Rediscovering ‘Revolutionary Road’
Until recently, Richard Yates’s 1961 novel, Revolutionary Road was a cult book. As the NY Times describes its audience,
Revolutionary Road is a novel cherished by a passionate and protective coven of admirers (including, incidentally, Matthew Weiner, the creator of Mad Men) who pass it along, the novelist Richard Ford has said, like a secret literary handshake. They cherish its honesty, its uncompromising exactness, the austere beauty of its prose.
And, now, thanks to the movies, it’s gone from cult status to bestsellerdom. Yates’s biographer, Blake Bailey described its long route to becoming a movie in a piece in Slate in June,
From the beginning, ambitious filmmakers couldn’t help being tempted by the book—a “tough” look at the squalid heart of the American Dream—but only tempted. In the end, would people really pay good money to see a movie in which almost everything ends badly?
The first reviews indicate that the answer will be “no.” In The New Yorker, David Denby applauds the movie’s ambition, but finds it lacking in many respects; “There’s a sourness, a relentlessness about the movie which borders on misanthropy.”

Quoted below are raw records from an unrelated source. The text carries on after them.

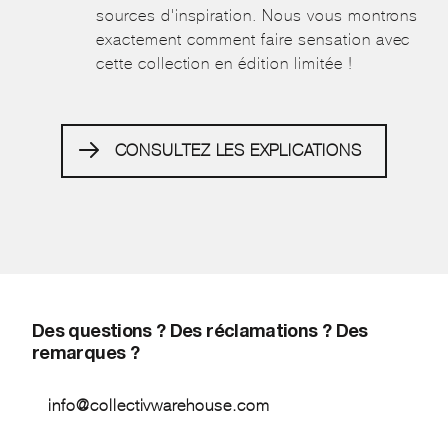
sources d'inspiration. Nous vous montrons
exactement comment faire sensation avec
cette collection en édition limitée !
CONSULTEZ LES EXPLICATIONS
Des questions ? Des réclamations ? Des
remarques ?
info@collectivwarehouse.com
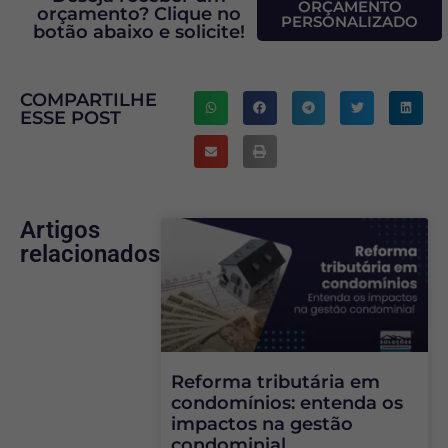
ORÇAMENTO
orçamento? Clique no
PERSONALIZADO
botão abaixo e solicite!
COMPARTILHE
ESSE POST
Artigos
relacionados
Reforma tributária em
condomínios: entenda os
impactos na gestão
condominial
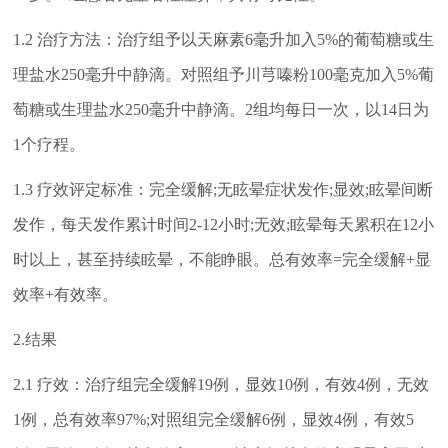
1.2 治疗方法：治疗组予以天麻素6毫升加入5%的葡萄糖或生
理盐水250毫升中静滴。对照组予川芎嗪粉100毫克加入5%葡
萄糖或生理盐水250毫升中静滴。2组均每日一次，以14日为
1个疗程。
1.3 疗效评定标准：完全缓解;无眩晕症状发作;显效;眩晕间断
发作，每天发作累计时间2-12小时;无效;眩晕每天累积在12小
时以上，甚至持续眩晕，不能睁眼。总有效率=完全缓解+显
效率+有效率。
2.结果
2.1 疗效：治疗组完全缓解19例，显效10例，有效4例，无效
1例，总有效率97%;对照组完全缓解6例，显效4例，有效5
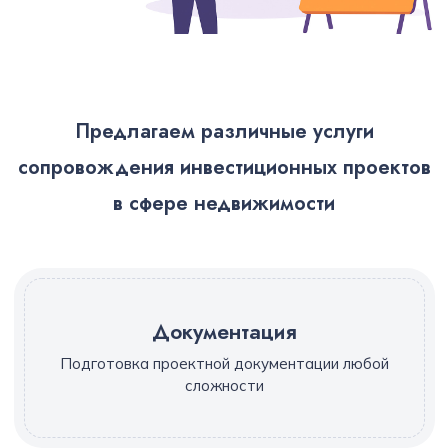
Предлагаем различные услуги
сопровождения инвестиционных проектов
в сфере недвижимости
Документация
Подготовка проектной документации любой
сложности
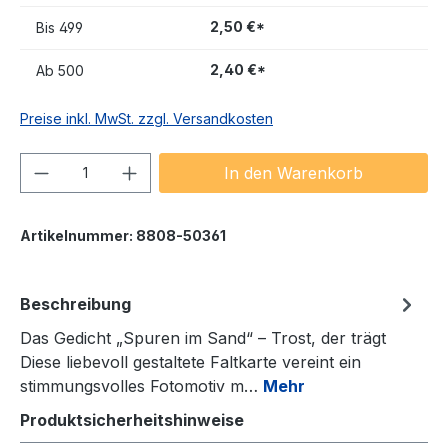
2,50 €*
Bis
499
2,40 €*
Ab
500
Preise inkl. MwSt. zzgl. Versandkosten
Produkt Anzahl: Gib den gewünschten We
In den Warenkorb
Artikelnummer:
8808-50361
Beschreibung
Das Gedicht „Spuren im Sand“ – Trost, der trägt
Diese liebevoll gestaltete Faltkarte vereint ein
stimmungsvolles Fotomotiv m…
Mehr
Produktsicherheitshinweise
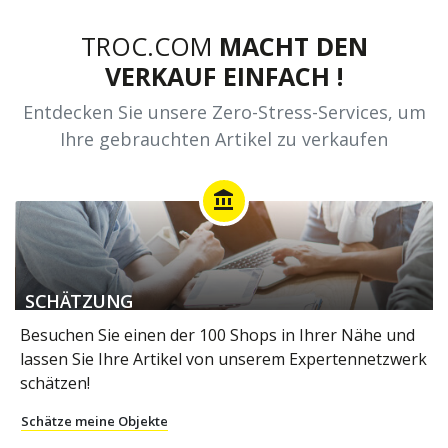
TROC.COM
MACHT DEN
VERKAUF EINFACH !
Entdecken Sie unsere Zero-Stress-Services, um
Ihre gebrauchten Artikel zu verkaufen
account_balance
SCHÄTZUNG
Besuchen Sie einen der 100 Shops in Ihrer Nähe und
lassen Sie Ihre Artikel von unserem Expertennetzwerk
schätzen!
Schätze meine Objekte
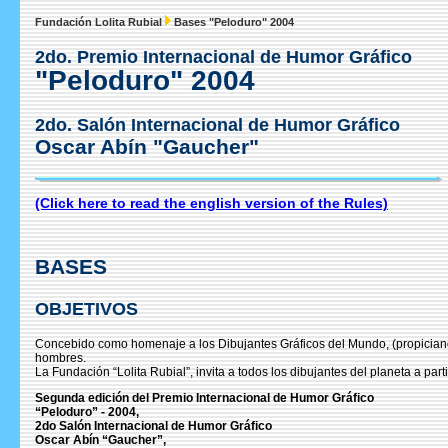
Fundación Lolita Rubial
Bases "Peloduro" 2004
2do. Premio Internacional de Humor Gráfico
"Peloduro" 2004
2do. Salón Internacional de Humor Gráfico
Oscar Abín "Gaucher"
(Click here to read the english version of the Rules)
BASES
OBJETIVOS
Concebido como homenaje a los Dibujantes Gráficos del Mundo, (propiciando
hombres.
La Fundación “Lolita Rubial”, invita a todos los dibujantes del planeta a part
Segunda edición del Premio Internacional de Humor Gráfico
“Peloduro” - 2004,
2do Salón Internacional de Humor Gráfico
Oscar Abín “Gaucher”,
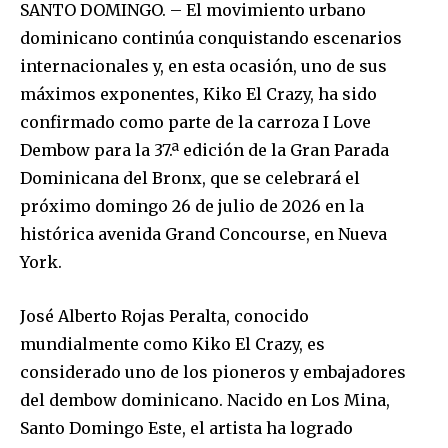
SANTO DOMINGO. – El movimiento urbano
dominicano continúa conquistando escenarios
internacionales y, en esta ocasión, uno de sus
máximos exponentes, Kiko El Crazy, ha sido
confirmado como parte de la carroza I Love
Dembow para la 37.ª edición de la Gran Parada
Dominicana del Bronx, que se celebrará el
próximo domingo 26 de julio de 2026 en la
histórica avenida Grand Concourse, en Nueva
York.
José Alberto Rojas Peralta, conocido
mundialmente como Kiko El Crazy, es
considerado uno de los pioneros y embajadores
del dembow dominicano. Nacido en Los Mina,
Santo Domingo Este, el artista ha logrado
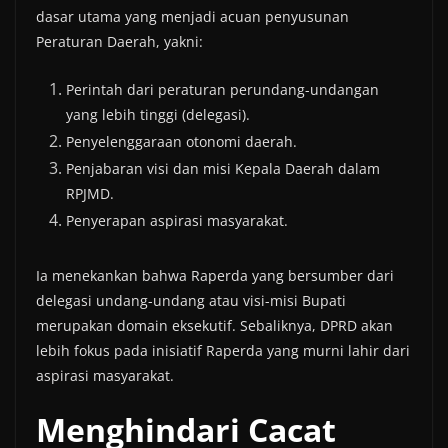
dasar utama yang menjadi acuan penyusunan
Peraturan Daerah, yakni:
Perintah dari peraturan perundang-undangan
yang lebih tinggi (delegasi).
Penyelenggaraan otonomi daerah.
Penjabaran visi dan misi Kepala Daerah dalam
RPJMD.
Penyerapan aspirasi masyarakat.
Ia menekankan bahwa Raperda yang bersumber dari
delegasi undang-undang atau visi-misi Bupati
merupakan domain eksekutif. Sebaliknya, DPRD akan
lebih fokus pada inisiatif Raperda yang murni lahir dari
aspirasi masyarakat.
Menghindari Cacat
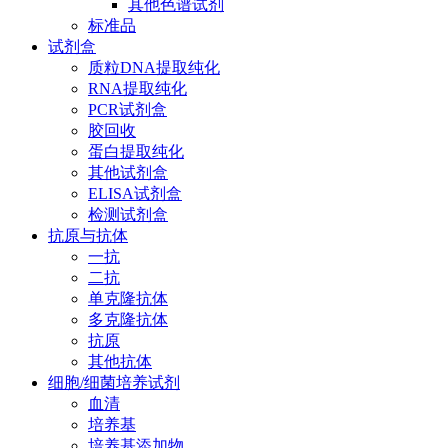
其他色谱试剂
标准品
试剂盒
质粒DNA提取纯化
RNA提取纯化
PCR试剂盒
胶回收
蛋白提取纯化
其他试剂盒
ELISA试剂盒
检测试剂盒
抗原与抗体
一抗
二抗
单克隆抗体
多克隆抗体
抗原
其他抗体
细胞/细菌培养试剂
血清
培养基
培养基添加物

But awards may bring a larger audience to the movie. It has been nominated for four major Golden Globe Awards and is getting Oscar buzz.
Whatever happens to the movie, this is a great opportunity to rediscover the book. Several articles will whet the appetite:
- “Like Men Betrayed; Revisiting Richard Yates’s Revolutionary Road,” James Wood, The New Yorker, 12/15 (Refers to the Everyman edition which includes the short story, “The Easter Parade”)

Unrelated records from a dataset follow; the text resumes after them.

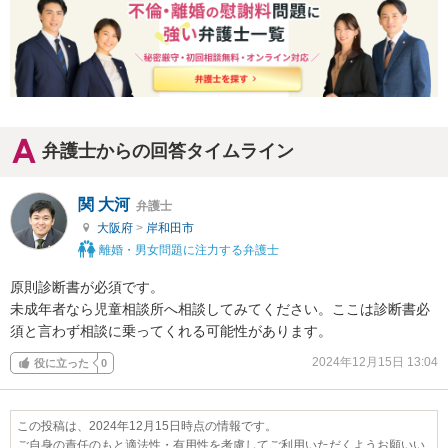
弁護士からの回答タイムライン
関 大河
弁護士
大阪府
>
岸和田市
離婚・男女問題に注力する弁護士
原則診断書が必須です。

未成年者なら児童相談所へ相談してみてください。ここは診断書必
須と言わず相談に乗ってくれる可能性があります。
2024年12月15日 13:04
役に立った
0
この投稿は、2024年12月15日時点の情報です。
ご自身の責任のもと適法性・有用性を考慮してご利用いただくようお願いい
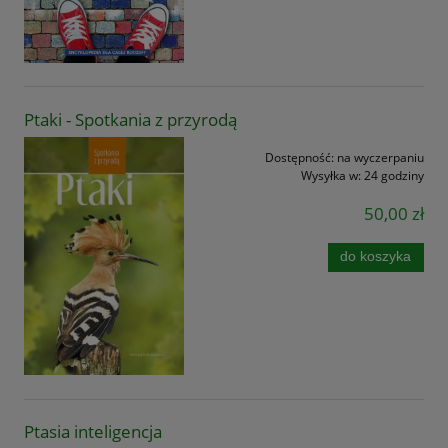
Ptaki - Spotkania z przyrodą
Dostępność:
na wyczerpaniu
Wysyłka w:
24 godziny
50,00 zł
do koszyka
Ptasia inteligencja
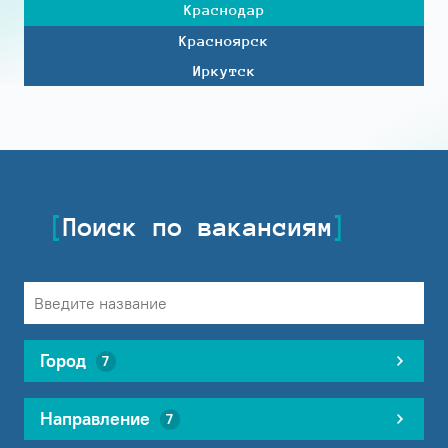
Краснодар
Красноярск
Иркутск
Поиск по вакансиям
Город
7
Направление
7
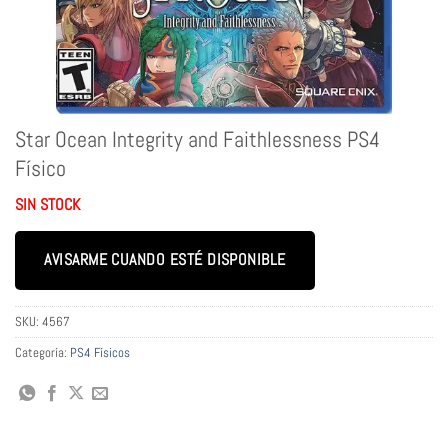
Star Ocean Integrity and Faithlessness PS4
Físico
SIN STOCK
AVISARME CUANDO ESTÉ DISPONIBLE
SKU:
4567
Categoría:
PS4 Físicos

- “An Appreciation: Revolutionary Road by Richard Yates,” Jessica Reaves, Chicago Tribune, 11/29
- Essay; “American Beauty (Circa 1955)”, Richard Ford, New York Times, April 9, 2000
- “The Lost World of Richard Yates”, Stewart O’Nan, Boston Review, October/November 1999
- Paperback: $14.95; 368 pages
- Publisher: Vintage; Reprint edition (November 25, 2008)
- ISBN-10: 0307454622
- ISBN-13: 978-0307454621
It is also being reissued as part of the Everyman Library (with an intro. by Richard Price, yet another major contemporary author revealed as a member of the cult):
Revolutionary Road, The Easter Parade, Eleven Kinds of Loneliness
by Richard Yates, Introduction by Richard Price
- Hardcover: $26; 696 pages
- Publisher: Everyman’s Library (January 6, 2009)
- ISBN-10: 0307270890
- ISBN-13: 978-0307270894
It was republished in trade paperback in 2000 as part of Knopf’s Vintage line:
- Paperback: $14.95; 368 pages
- Publisher: Vintage; 2 Reprint edition (April 25, 2000)
- ISBN-10: 0375708448
- ISBN-13: 978-0375708442
And, it was released last month as an audio tie-in (also available on OverDrive), reviewed in the December issue of AudioFile magazine.
- Audio CD: Unabridged; $29.95
- Publisher: Random House Audio; (November 25, 2008)
- Reader: Mark Bramhall
- ISBN-10: 0739359371
- ISBN-13: 978-0739359372
- Library Edition: Books on Tape, $100
- ISBN-10: 1415956766
- ISBN-13: 978-1415956762
A Tragic Honesty: The Life and Work of Richard Yates
Blake Bailey
- Paperback: $18; 688 pages
- Publisher: Picador (May 1, 2004)
- ISBN-10: 0312423756
- ISBN-13: 978-0312423759
December 19th, 2008 at 11:42 am
Revolutionary Road will probably remain a “cult novel” because of it’s relentlessly depressing portrait of a marriage descending into hell. The writing is superb and the description of suburban living in the 50’s (or maybe any decade?) is more than recognizable.
This was Yates’s first novel and many think it was all downhill from there. However, many of his stories rival Cheevers and a later novel, Easter Parade, is quite goo.
I do have a question regarding the new editions of Revolutionary Road – why is the Everyman edition listed in your coverage over 300 pages longer than the novel itself?
December 19th, 2008 at 6:03 pm
Hi Dean;
Good point about the Everyman edition being longer than the others. It includes his short novel, “Easter Parade” and a short story collection, “Eleven Kinds of Loneliness” as well as the intro by Richard Price.